Senang, bisa ngobrol dengan warga lokal. Satu penghiburan besar, bisa
tukar pikiran. Review perjalanan selama aku di Lombok. Berbagi ide. Ah,
sudahlah, malam itu, cukup menyenangkan.
Yang jelas, topik bahasan malam itu ada ulasan rute untuk ku jalani
besok di Lombok Utara. Well, firasat, ini akan menyenangkan.
So,
kenapa kemudian aku membahas account twitter @LombokVacation? Karena,
untuk perjalananku selanjutnya dijembatani media sosial. Misalnya, saat
aku ke Makassar, maka @mksbackpacker, dimana kemudian aku mendapatkan
circle friend. Saat aku ke Sawahlunto, aku intens berhubungan dengan
@sawahluntoers. Pun, saat aku ke Sabang, aku ngobrol via dunia maya via
@ilovesabang. Terakhir yang aku ingat, adalah @pesseltourisme untuk
wisata pesisir selatan Sumatra Barat di Painan.
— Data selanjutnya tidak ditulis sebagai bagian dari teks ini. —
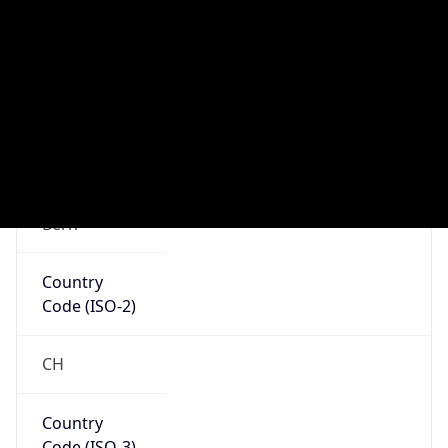
N/A
Route
152.88.0.0/16
Anycast
false
ASN Info
Copy JSON
AS Number
AS559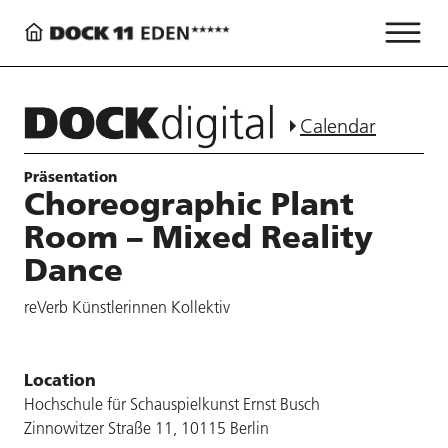
Calendar
Präsentation
Choreographic Plant
Room – Mixed Reality
Dance
reVerb Künstlerinnen Kollektiv
Location
Hochschule für Schauspielkunst Ernst Busch
Zinnowitzer Straße 11, 10115 Berlin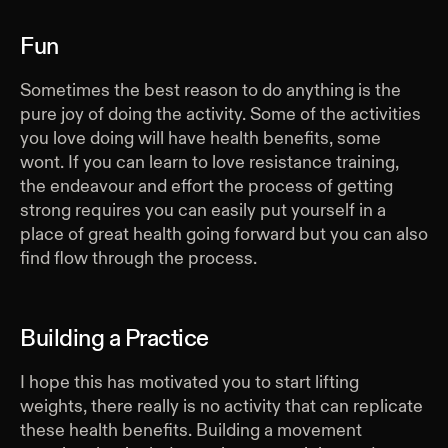
Fun
Sometimes the best reason to do anything is the
pure joy of doing the activity. Some of the activities
you love doing will have health benefits, some
wont. If you can learn to love resistance training,
the endeavour and effort the process of getting
strong requires you can easily put yourself in a
place of great health going forward but you can also
find flow through the process.
Building a Practice
I hope this has motivated you to start lifting
weights, there really is no activity that can replicate
these health benefits. Building a movement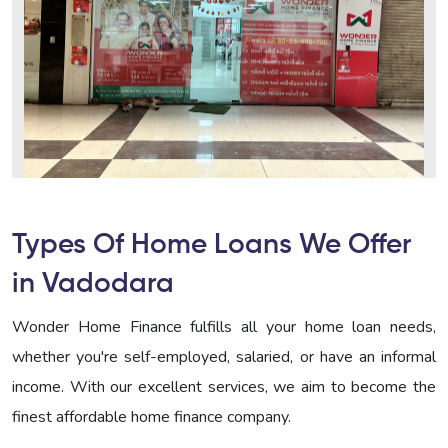
Types Of Home Loans We Offer
in Vadodara
Wonder Home Finance fulfills all your home loan needs,
whether you're self-employed, salaried, or have an informal
income. With our excellent services, we aim to become the
finest affordable home finance company.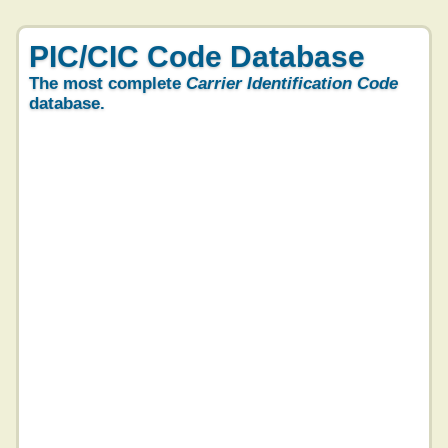
PIC/CIC Code Database
The most complete
Carrier Identification Code
database.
Hubunganku tidak hanya sekedar berbagi informasi, bertanya, berbagi
foto, tapi ku usahakan untuk bisa kopi darat. Ini menyenangkan, karena
dari merekalah, informasi budaya, sudut kota telah terkuasai mereka.
Pesan moral, ku pikir, mereka lah sebenarnya duta wisata sesungguhnya.
Warga lokal itu selalu menyenangkan. Lagi, karena mereka bisa membuat
kita tidak lagi merasa sendiri, meski melakukan perjalanan sendiri.